Auto-Cypher: Improving LLMs on Cypher generation via LLM-supervised generation-verification framework
This work addresses a specific bottleneck in graph database querying for developers and researchers, but it is incremental as it builds on existing Text2SQL methods by adapting them to a new query language.
The paper tackled the problem of generating Cypher queries for graph databases from natural language, which is less explored than SQL generation, by developing an automated pipeline to create synthetic training data, resulting in performance gains of up to 40% on a Text2Cypher test and 30% on an adapted SPIDER benchmark for open-source LLMs.
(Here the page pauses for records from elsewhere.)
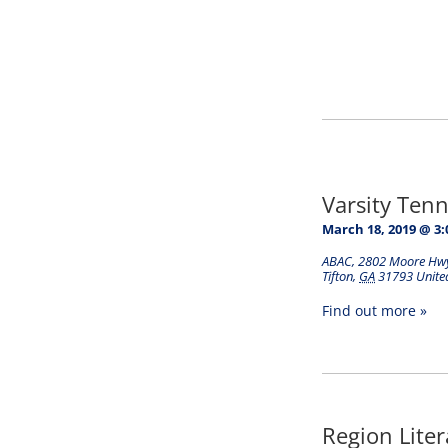
Varsity Tenni
March 18, 2019 @ 3
ABAC
,
2802 Moore Hw
Tifton
,
GA
31793
Unite
Find out more »
Region Lite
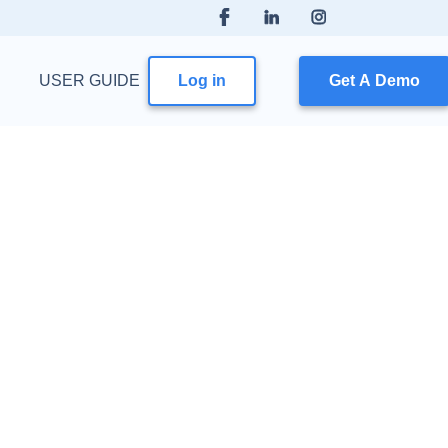
USER GUIDE
Log in
Get A Demo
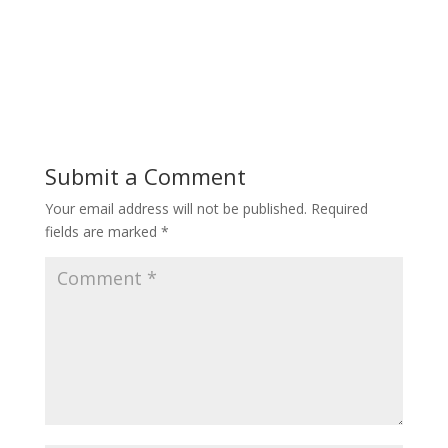
Submit a Comment
Your email address will not be published.
Required
fields are marked
*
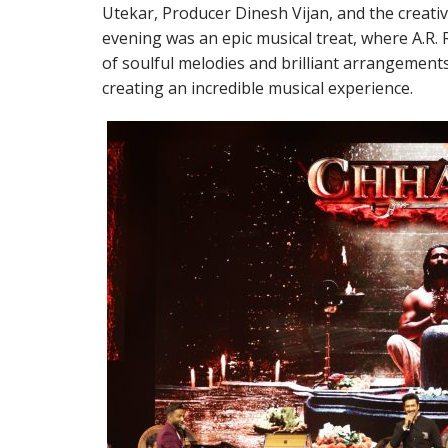
Utekar, Producer Dinesh Vijan, and the creati
evening was an epic musical treat, where A.R
of soulful melodies and brilliant arrangements
creating an incredible musical experience.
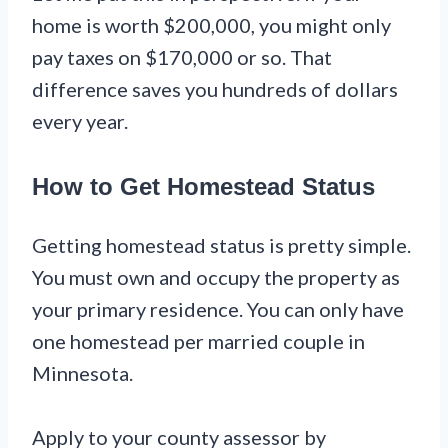
home is worth $200,000, you might only
pay taxes on $170,000 or so. That
difference saves you hundreds of dollars
every year.
How to Get Homestead Status
Getting homestead status is pretty simple.
You must own and occupy the property as
your primary residence. You can only have
one homestead per married couple in
Minnesota.
Apply to your county assessor by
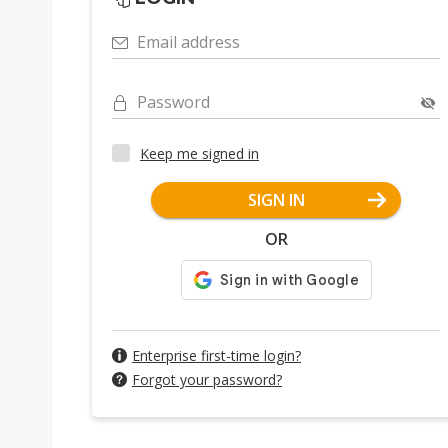
Email address
Password
Keep me signed in
SIGN IN
OR
Enterprise first-time login?
Forgot your password?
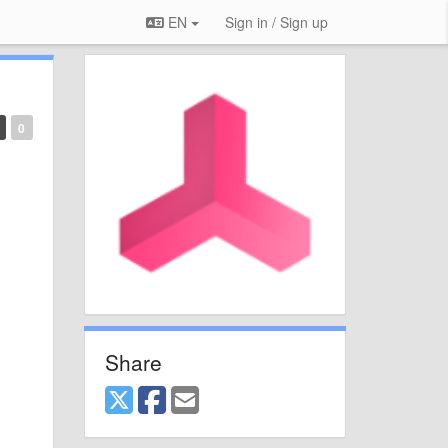
EN
Sign in / Sign up
0
Share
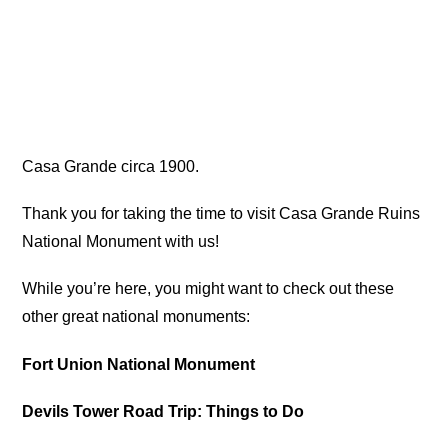
Casa Grande circa 1900.
Thank you for taking the time to visit Casa Grande Ruins
National Monument with us!
While you’re here, you might want to check out these
other great national monuments:
Fort Union National Monument
Devils Tower Road Trip: Things to Do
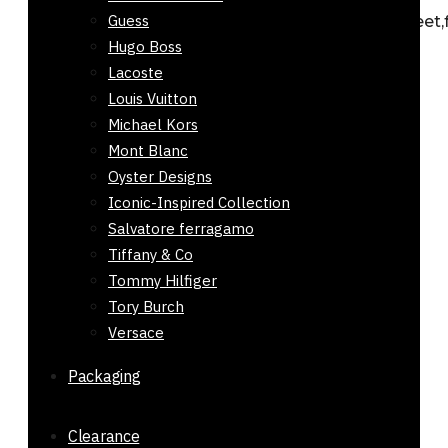
Guess
citrus,fruity,leather,smoky,woody,aromatic,sweet,
Hugo Boss
and musky. Concentration: Eau De Toilette...
Lacoste
Add to cart
Louis Vuitton
Michael Kors
Mont Blanc
Oyster Designs
Buy Belt for Men LV Silver Buckle 32mm
Iconic-Inspired Collection
₨
2,200
Salvatore ferragamo
Rated
0
out of 5
Tiffany & Co
Tommy Hilfiger
This men’s black leather belt in Pakistan
Tory Burch
features a 32mm...
Versace
Select options
This product has multiple
variants. The options may be chosen on
Packaging
the product page
Clearance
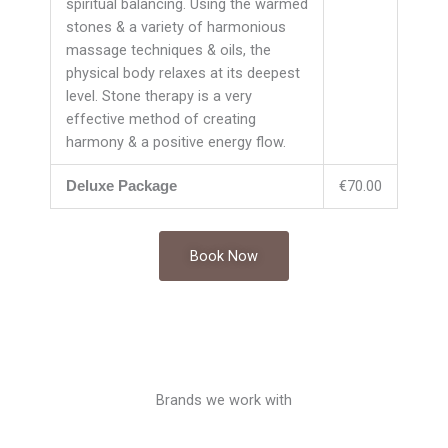
spiritual balancing. Using the warmed
stones & a variety of harmonious
massage techniques & oils, the
physical body relaxes at its deepest
level. Stone therapy is a very
effective method of creating
harmony & a positive energy flow.
€70.00
Deluxe Package
Book Now
Brands we work with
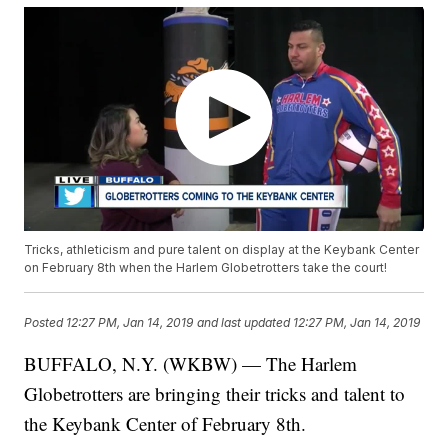
Tricks, athleticism and pure talent on display at the Keybank Center
on February 8th when the Harlem Globetrotters take the court!
Posted
12:27 PM, Jan 14, 2019
and last updated
12:27 PM, Jan 14, 2019
BUFFALO, N.Y. (WKBW) — The Harlem
Globetrotters are bringing their tricks and talent to
the Keybank Center of February 8th.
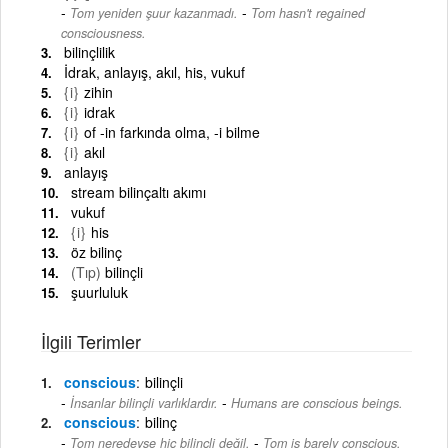
-
Tom yeniden şuur kazanmadı.
Tom hasn't regained
consciousness.
bilinçlilik
İdrak, anlayış, akıl, his, vukuf
{i}
zihin
{i}
idrak
{i}
of -in farkında olma, -i bilme
{i}
akıl
anlayış
stream bilinçaltı akımı
vukuf
{i}
his
öz bilinç
(Tıp)
bilinçli
şuurluluk
İlgili Terimler
conscious
bilinçli
-
İnsanlar bilinçli varlıklardır.
Humans are conscious beings.
conscious
bilinç
-
Tom neredeyse hiç bilinçli değil.
Tom is barely conscious.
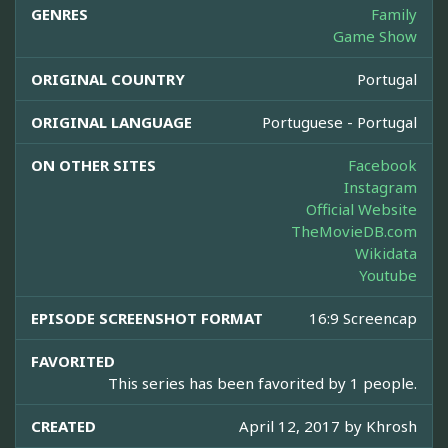
GENRES
Family
Game Show
ORIGINAL COUNTRY
Portugal
ORIGINAL LANGUAGE
Portuguese - Portugal
ON OTHER SITES
Facebook
Instagram
Official Website
TheMovieDB.com
Wikidata
Youtube
EPISODE SCREENSHOT FORMAT
16:9 Screencap
FAVORITED
This series has been favorited by 1 people.
CREATED
April 12, 2017 by
Khrosh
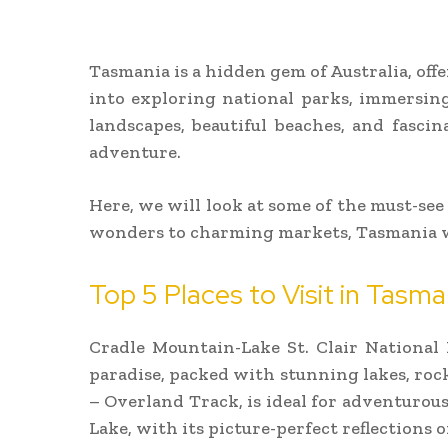
Tasmania is a hidden gem of Australia, of
into exploring national parks, immersing
landscapes, beautiful beaches, and fasci
adventure.
Here, we will look at some of the must-see
wonders to charming markets, Tasmania w
Top 5 Places to Visit in Tasm
Cradle Mountain-Lake St. Clair National 
paradise, packed with stunning lakes, rock
– Overland Track, is ideal for adventurou
Lake, with its picture-perfect reflections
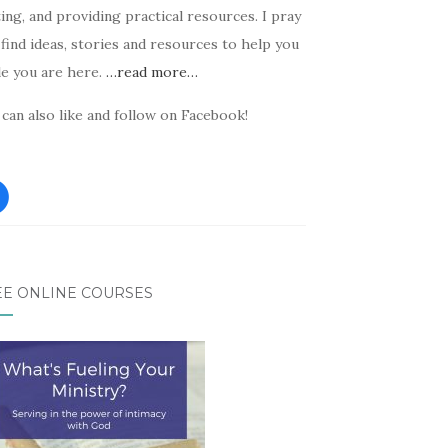
ing, and providing practical resources. I pray
find ideas, stories and resources to help you
le you are here.
…read more…
can also like and follow on Facebook!
EE ONLINE COURSES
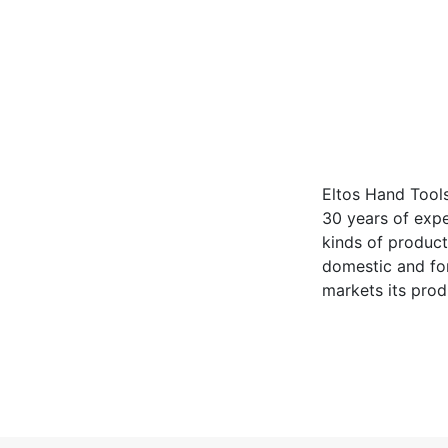
Eltos Hand Tools
30 years of expe
kinds of product
domestic and for
markets its prod
including EU cou
D investments wi
position in the 
develop new pro
satisfaction, El
partners.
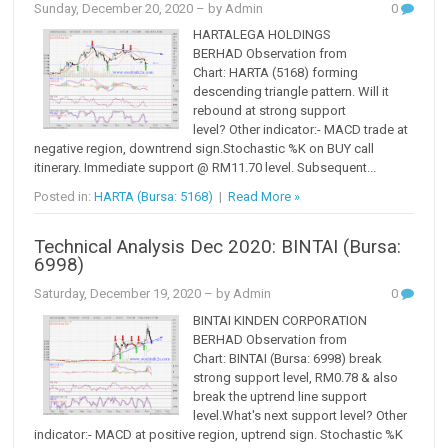
Sunday, December 20, 2020
– by Admin
0
HARTALEGA HOLDINGS
BERHAD Observation from
Chart: HARTA (5168) forming
descending triangle pattern. Will it
rebound at strong support
level? Other indicator:- MACD trade at
negative region, downtrend sign.Stochastic %K on BUY call
itinerary. Immediate support @ RM11.70 level. Subsequent...
Posted in:
HARTA (Bursa: 5168)
|
Read More »
Technical Analysis Dec 2020: BINTAI (Bursa:
6998)
Saturday, December 19, 2020
– by Admin
0
BINTAI KINDEN CORPORATION
BERHAD Observation from
Chart: BINTAI (Bursa: 6998) break
strong support level, RM0.78 & also
break the uptrend line support
level.What's next support level? Other
indicator:- MACD at positive region, uptrend sign. Stochastic %K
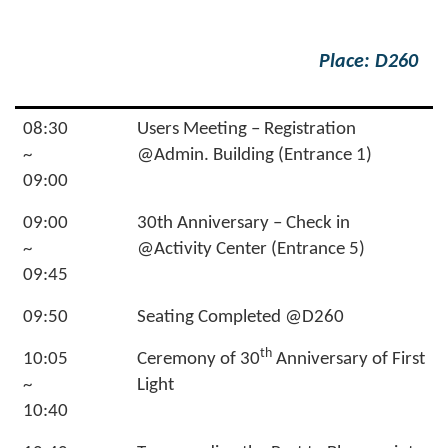
Place: D260
08:30
Users Meeting – Registration
~
@Admin. Building (Entrance 1)
09:00
09:00
30th Anniversary – Check in
~
@Activity Center (Entrance 5)
09:45
09:50
Seating Completed @D260
th
10:05
Ceremony of 30
Anniversary of First
~
Light
10:40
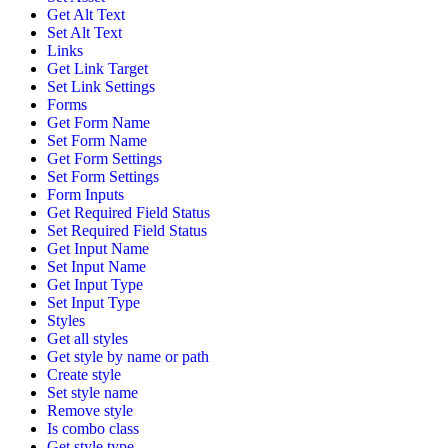
Get Alt Text
Set Alt Text
Links
Get Link Target
Set Link Settings
Forms
Get Form Name
Set Form Name
Get Form Settings
Set Form Settings
Form Inputs
Get Required Field Status
Set Required Field Status
Get Input Name
Set Input Name
Get Input Type
Set Input Type
Styles
Get all styles
Get style by name or path
Create style
Set style name
Remove style
Is combo class
Get style type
Graph databases like Neo4j are gaining popularity for handling complex, interconnected data, over traditional relational databases in modeling and querying relationships. While translating natural language into SQL queries is well-researched, generating Cypher queries for Neo4j remains relatively underexplored. In this work, we present an automated, LLM-Supervised, pipeline to generate high-quality synthetic data for Text2Cypher. Our Cypher data generation pipeline introduces LLM-As-Database-Filler, a novel strategy for ensuring Cypher query correctness, thus resulting in high quality generations. Using our pipeline, we generate high quality Text2Cypher data - SynthCypher containing 29.8k instances across various domains and queries with varying complexities. Training open-source LLMs like LLaMa-3.1-8B, Mistral-7B, and QWEN-7B on SynthCypher results in performance gains of up to 40% on the Text2Cypher test split and 30% on the SPIDER benchmark, adapted for graph databases.